AIM OF THE EXERCISE: Each line from the opening of the material through the line holding "After speaking to" needs to be returned exactly, with the pictures left out.

====================

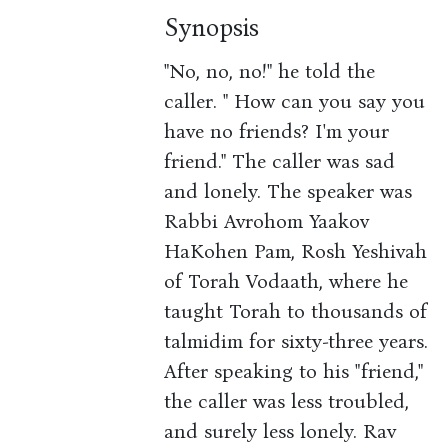
Synopsis
"No, no, no!" he told the
caller. " How can you say you
have no friends? I'm your
friend." The caller was sad
and lonely. The speaker was
Rabbi Avrohom Yaakov
HaKohen Pam, Rosh Yeshivah
of Torah Vodaath, where he
taught Torah to thousands of
talmidim for sixty-three years.
After speaking to his "friend,"
the caller was less troubled,
and surely less lonely. Rav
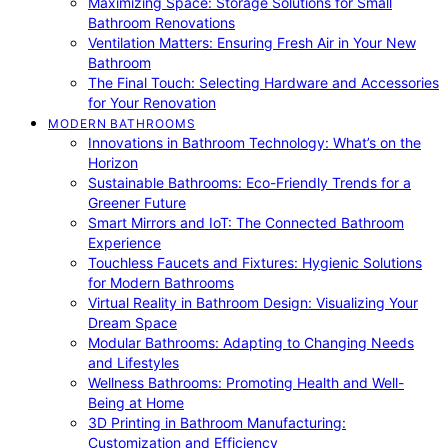
Maximizing Space: Storage Solutions for Small
Bathroom Renovations
Ventilation Matters: Ensuring Fresh Air in Your New
Bathroom
The Final Touch: Selecting Hardware and Accessories
for Your Renovation
MODERN BATHROOMS
Innovations in Bathroom Technology: What’s on the
Horizon
Sustainable Bathrooms: Eco-Friendly Trends for a
Greener Future
Smart Mirrors and IoT: The Connected Bathroom
Experience
Touchless Faucets and Fixtures: Hygienic Solutions
for Modern Bathrooms
Virtual Reality in Bathroom Design: Visualizing Your
Dream Space
Modular Bathrooms: Adapting to Changing Needs
and Lifestyles
Wellness Bathrooms: Promoting Health and Well-
Being at Home
3D Printing in Bathroom Manufacturing:
Customization and Efficiency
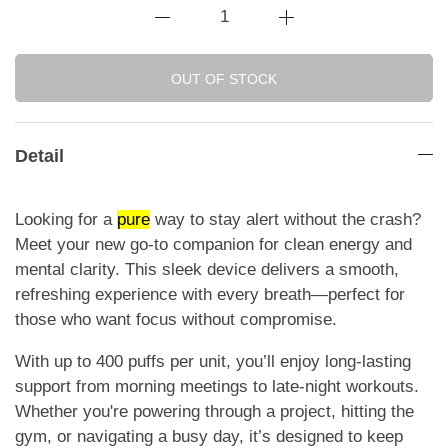
OUT OF STOCK
Detail
Looking for a
pure
way to stay alert without the crash?
Meet your new go-to companion for clean energy and
mental clarity. This sleek device delivers a smooth,
refreshing experience with every breath—perfect for
those who want focus without compromise.
With up to 400 puffs per unit, you’ll enjoy long-lasting
support from morning meetings to late-night workouts.
Whether you're powering through a project, hitting the
gym, or navigating a busy day, it’s designed to keep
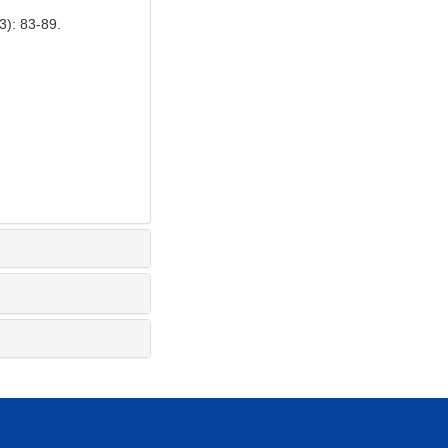
 83-89.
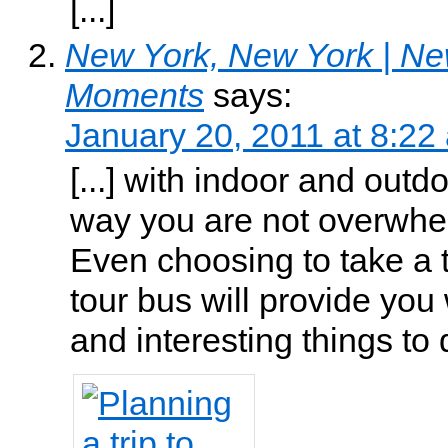
[...]
New York, New York | Ne
Moments
says:
January 20, 2011 at 8:22
[...] with indoor and outdoo
way you are not overwhe
Even choosing to take a t
tour bus will provide you 
and interesting things to do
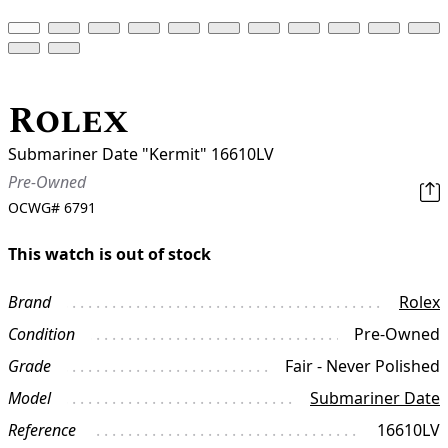
Rolex
Submariner Date "Kermit" 16610LV
Pre-Owned
OCWG#
6791
This watch is out of stock
Brand
Rolex
Condition
Pre-Owned
Grade
Fair - Never Polished
Model
Submariner Date
Reference
16610LV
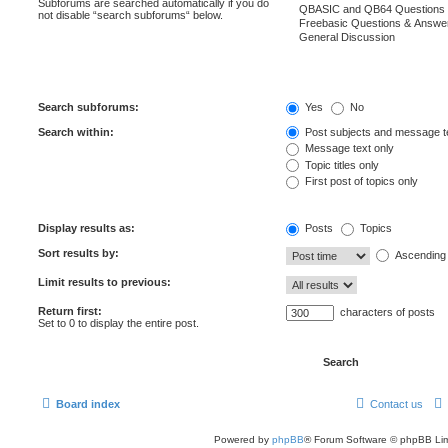
Subforums are searched automatically if you do
not disable “search subforums“ below.
Search subforums:
Yes
No
Search within:
Post subjects and message t
Message text only
Topic titles only
First post of topics only
Display results as:
Posts
Topics
Sort results by:
Ascending
Limit results to previous:
Return first:
characters of posts
Set to 0 to display the entire post.
Board index
Contact us
Powered by
phpBB
® Forum Software © phpBB Lim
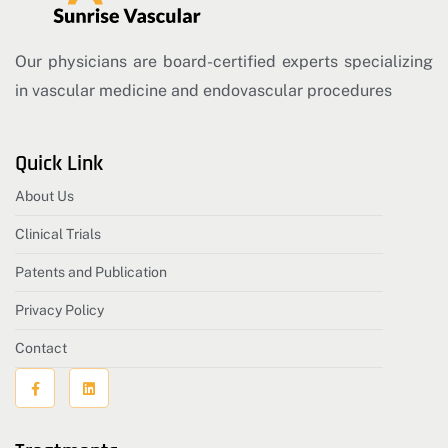
Our physicians are board-certified experts specializing
in vascular medicine and endovascular procedures
Quick Link
About Us
Clinical Trials
Patents and Publication
Privacy Policy
Contact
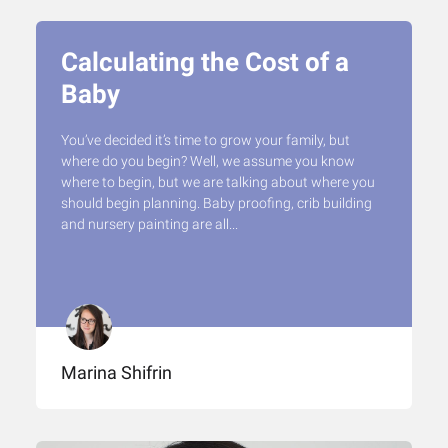
Calculating the Cost of a
Baby
You’ve decided it’s time to grow your family, but
where do you begin? Well, we assume you know
where to begin, but we are talking about where you
should begin planning. Baby proofing, crib building
and nursery painting are all...
Marina Shifrin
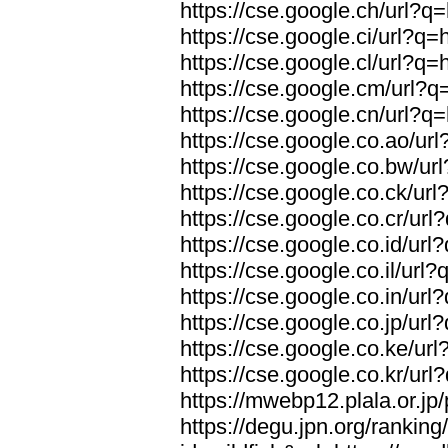
https://cse.google.ch/url?q=
https://cse.google.ci/url?q=
https://cse.google.cl/url?q=
https://cse.google.cm/url?q=
https://cse.google.cn/url?q=
https://cse.google.co.ao/url
https://cse.google.co.bw/url
https://cse.google.co.ck/url
https://cse.google.co.cr/url
https://cse.google.co.id/url
https://cse.google.co.il/url?
https://cse.google.co.in/url
https://cse.google.co.jp/url
https://cse.google.co.ke/url
https://cse.google.co.kr/url
https://mwebp12.plala.or.jp/
https://degu.jpn.org/rankin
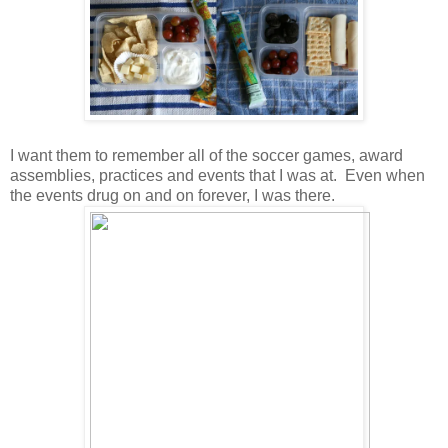
I want them to remember all of the soccer games, award
assemblies, practices and events that I was at. Even when
the events drug on and on forever, I was there.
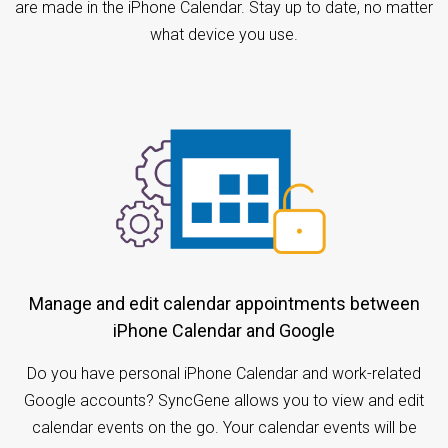
are made in the iPhone Calendar. Stay up to date, no matter
what device you use.
Manage and edit calendar appointments between
iPhone Calendar and Google
Do you have personal iPhone Calendar and work-related
Google accounts? SyncGene allows you to view and edit
calendar events on the go. Your calendar events will be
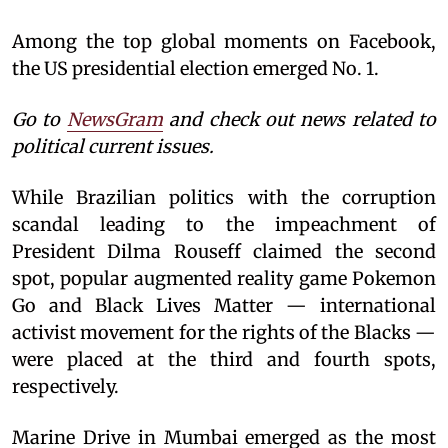
Among the top global moments on Facebook,
the US presidential election emerged No. 1.
Go to
NewsGram
and check out news related to
political current issues.
While Brazilian politics with the corruption
scandal leading to the impeachment of
President Dilma Rouseff claimed the second
spot, popular augmented reality game Pokemon
Go and Black Lives Matter — international
activist movement for the rights of the Blacks —
were placed at the third and fourth spots,
respectively.
Marine Drive in Mumbai emerged as the most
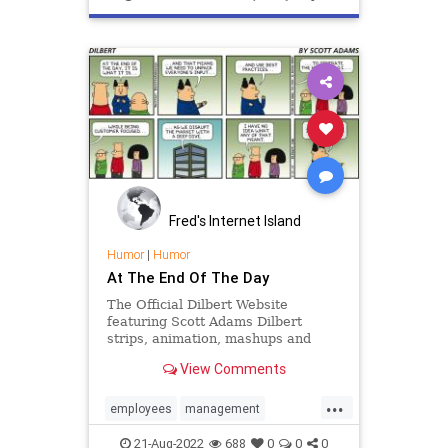
staremployee
supervision
toughlove
Fred's Internet Island
Humor
|
Humor
At The End Of The Day
The Official Dilbert Website
featuring Scott Adams Dilbert
strips, animation, mashups and
more starring Dilbert, Dogbert,
View Comments
Wally, The Pointy Haired Boss,
Alice, Asok, Dogberts New Ruling
...
Class and more.
employees
management
perfectlyclear
21-Aug-2022
688
0
0
0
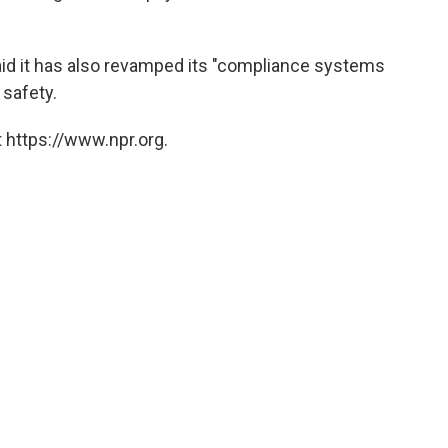
aid it has also revamped its "compliance systems
 safety.
 https://www.npr.org.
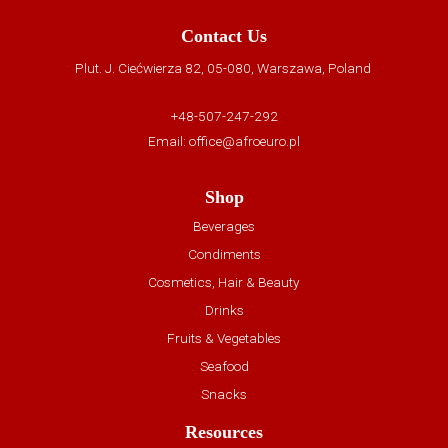
Contact Us
Plut. J. Ciećwierza 82, 05-080, Warszawa, Poland
+48-507-247-292
Email:
office@afroeuro.pl
Shop
Beverages
Condiments
Cosmetics, Hair & Beauty
Drinks
Fruits & Vegetables
Seafood
Snacks
Resources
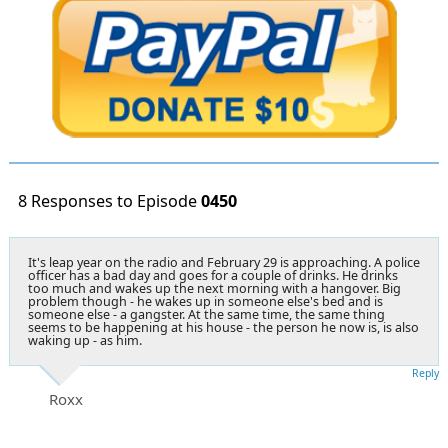
8 Responses to Episode
0450
It's
leap year on the radio and February 29
is approaching. A police
officer has a bad day and goes for a couple of drinks. He drinks
too much and wakes up the next morning with a hangover. Big
problem though - he wakes up in someone else's bed and is
someone else - a gangster. At the same time, the same thing
seems to be happening at his house - the person he now is, is also
waking up - as him.
Reply
Roxx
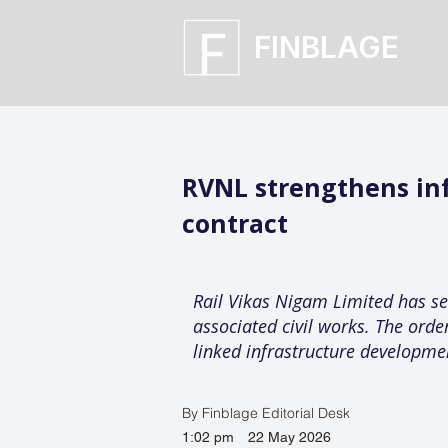
FINBLAGE
RVNL strengthens inf
contract
Rail Vikas Nigam Limited has se
associated civil works. The orde
linked infrastructure developme
By Finblage Editorial Desk
1:02 pm
22 May 2026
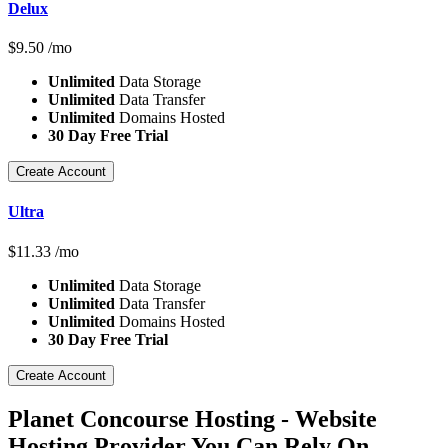
Delux
$
9.50
/mo
Unlimited
Data Storage
Unlimited
Data Transfer
Unlimited
Domains Hosted
30 Day Free Trial
Create Account
Ultra
$
11.33
/mo
Unlimited
Data Storage
Unlimited
Data Transfer
Unlimited
Domains Hosted
30 Day Free Trial
Create Account
Planet Concourse Hosting - Website
Hosting Provider You Can Rely On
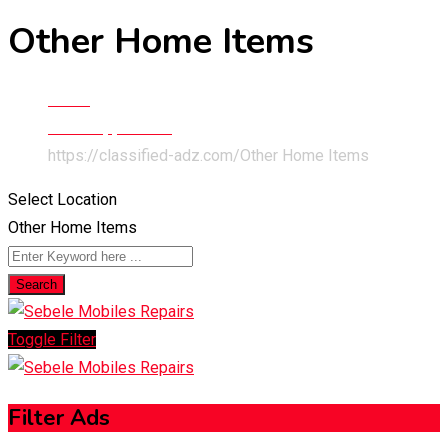
Other Home Items
Home
Home Appliances
https://classified-adz.com/
Other Home Items
Select Location
Other Home Items
Search
Toggle Filter
Filter Ads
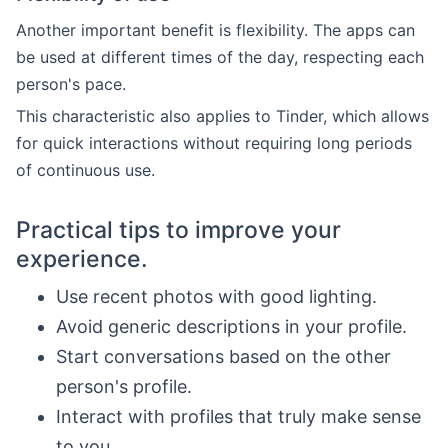
Another important benefit is flexibility. The apps can
be used at different times of the day, respecting each
person's pace.
This characteristic also applies to Tinder, which allows
for quick interactions without requiring long periods
of continuous use.
Practical tips to improve your
experience.
Use recent photos with good lighting.
Avoid generic descriptions in your profile.
Start conversations based on the other
person's profile.
Interact with profiles that truly make sense
to you.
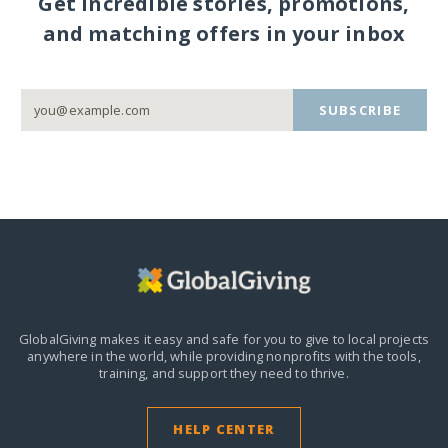
Get incredible stories, promotions,
and matching offers in your inbox
SUBSCRIBE
GlobalGiving makes it easy and safe for you to give to local projects
anywhere in the world,
while providing nonprofits with the tools,
training, and support they need to thrive.
HELP CENTER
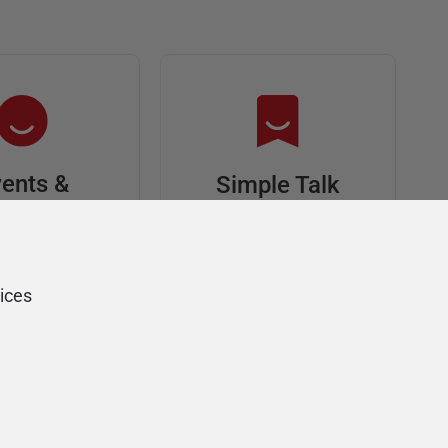
ents &
Simple Talk
riends
In-depth articles and
opinion from
s at an event,
Redgate's technical
onsored, and
ices
journal
ur Friends of
Redgate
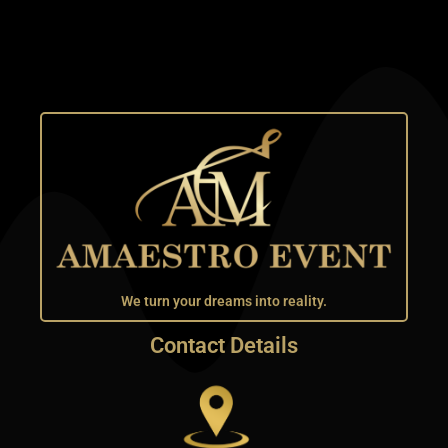
We turn your dreams into reality.
Contact Details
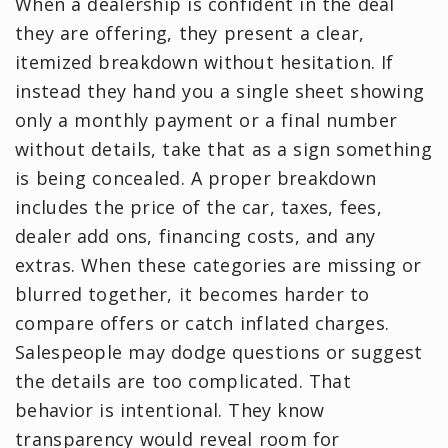
When a dealership is confident in the deal
they are offering, they present a clear,
itemized breakdown without hesitation. If
instead they hand you a single sheet showing
only a monthly payment or a final number
without details, take that as a sign something
is being concealed. A proper breakdown
includes the price of the car, taxes, fees,
dealer add ons, financing costs, and any
extras. When these categories are missing or
blurred together, it becomes harder to
compare offers or catch inflated charges.
Salespeople may dodge questions or suggest
the details are too complicated. That
behavior is intentional. They know
transparency would reveal room for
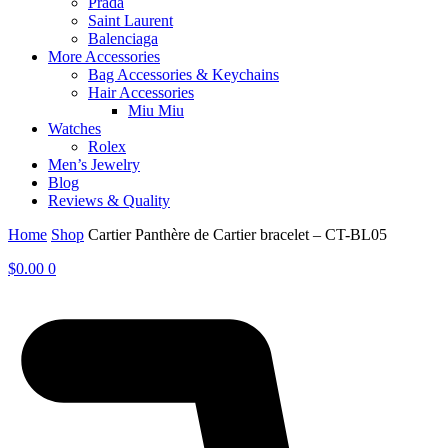
Prada
Saint Laurent
Balenciaga
More Accessories
Bag Accessories & Keychains
Hair Accessories
Miu Miu
Watches
Rolex
Men’s Jewelry
Blog
Reviews & Quality
Home
Shop
Cartier Panthère de Cartier bracelet – CT-BL05
$
0.00
0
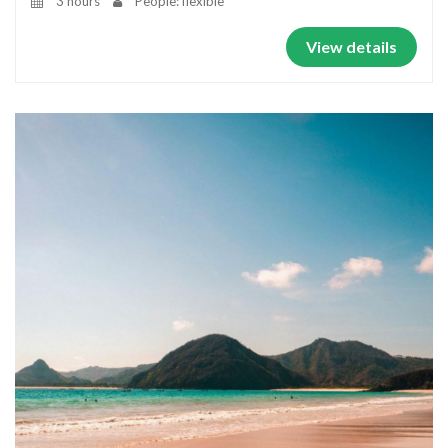
3 hours
People: flexible
View details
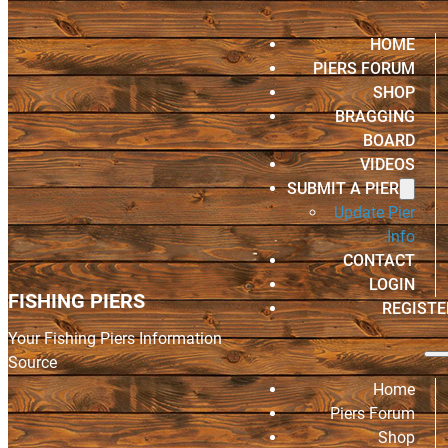
HOME
PIERS FORUM
SHOP
BRAGGING
BOARD
VIDEOS
SUBMIT A PIER
Update Pier
Info
CONTACT
LOGIN
FISHING PIERS
REGISTE
Your Fishing Piers Information
Source
Home
Piers Forum
Shop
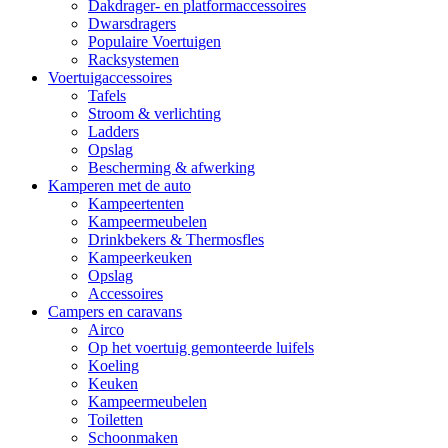
Dakdrager- en platformaccessoires
Dwarsdragers
Populaire Voertuigen
Racksystemen
Voertuigaccessoires
Tafels
Stroom & verlichting
Ladders
Opslag
Bescherming & afwerking
Kamperen met de auto
Kampeertenten
Kampeermeubelen
Drinkbekers & Thermosfles
Kampeerkeuken
Opslag
Accessoires
Campers en caravans
Airco
Op het voertuig gemonteerde luifels
Koeling
Keuken
Kampeermeubelen
Toiletten
Schoonmaken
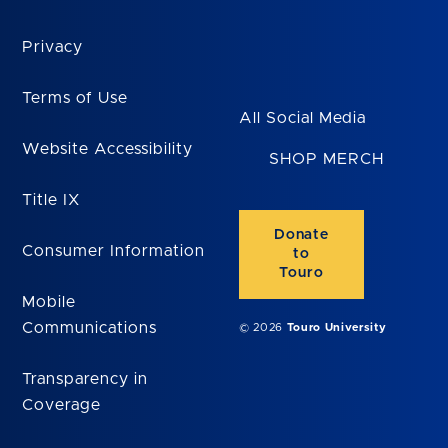
Privacy
Terms of Use
All Social Media
Website Accessibility
SHOP MERCH
Title IX
Donate
Consumer Information
to
Touro
Mobile
Communications
© 2026
Touro University
Transparency in
Coverage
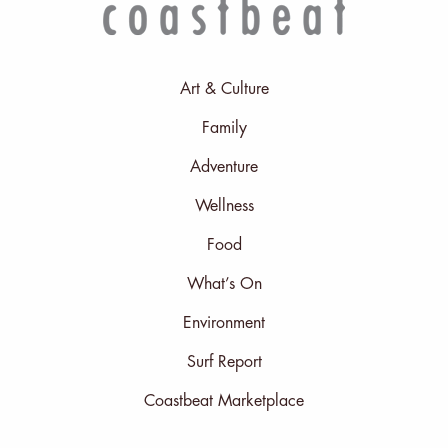
Art & Culture
Family
Adventure
Wellness
Food
What’s On
Environment
Surf Report
Coastbeat Marketplace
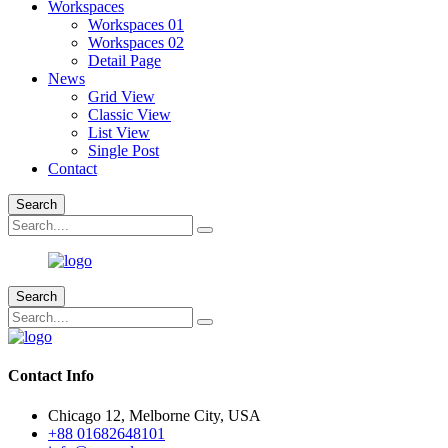
Workspaces
Workspaces 01
Workspaces 02
Detail Page
News
Grid View
Classic View
List View
Single Post
Contact
Search
Search
Contact Info
Chicago 12, Melborne City, USA
+88 01682648101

====================

WRITTEN ANSWER:
Synopsis
"No, no, no!" he told the
caller. " How can you say you
have no friends? I'm your
friend." The caller was sad
and lonely. The speaker was
Rabbi Avrohom Yaakov
HaKohen Pam, Rosh Yeshivah
of Torah Vodaath, where he
taught Torah to thousands of
talmidim for sixty-three years.
After speaking to his "friend,"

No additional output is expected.